It there really is a Santa Clause-like thing going on here, or at least a bureaucratic procedure that at least one psychopomp must show up for each death, then that's more evidence that the migration to another planet to escape the ether is doomed. Each time someone dies there, a psychopomp will show up - all this stuff about hiding and not forming memories or even erasing them won't work unless it also takes the psychopomp into account.
I have to wonder if anyone in the Court hierarchy even knows about the psychopomps. Clearly many etheric entities do - it seemed like common knowledge among high-powered ones like Coyote and low-powered ones like Mort. I can't think of any time that a Court person, like someone not in the Annie/Kat orbit, has ever mentioned them in any context. Mort knew Muut was an important guy - is that because "everyone knows that" or maybe "anyone attached to death knows that" or what? Like, does Aata know the psychopomps exist? Do the shadow men in general?
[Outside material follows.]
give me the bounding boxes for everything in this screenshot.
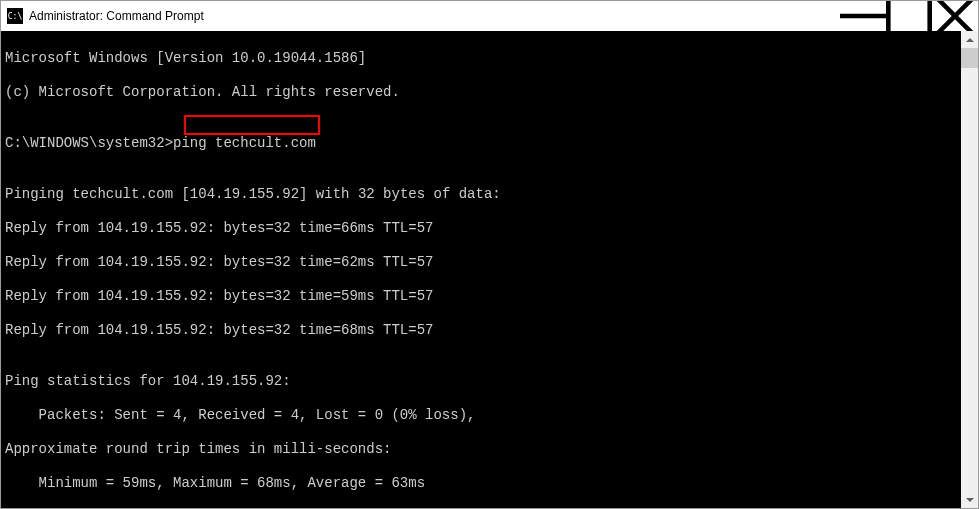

They basically treat the ether purely as a power source but there are many different entities who are involved with the current etheric status quo.
Agree that we don't really understand this stuff that well either. We have no way to know whether the court knows what we know. Maybe they know more than is obvious, thanks to their surveillance teams, but again, they seem to treat it in a very mechanical manner and do not engage with the many entities (that we've seen).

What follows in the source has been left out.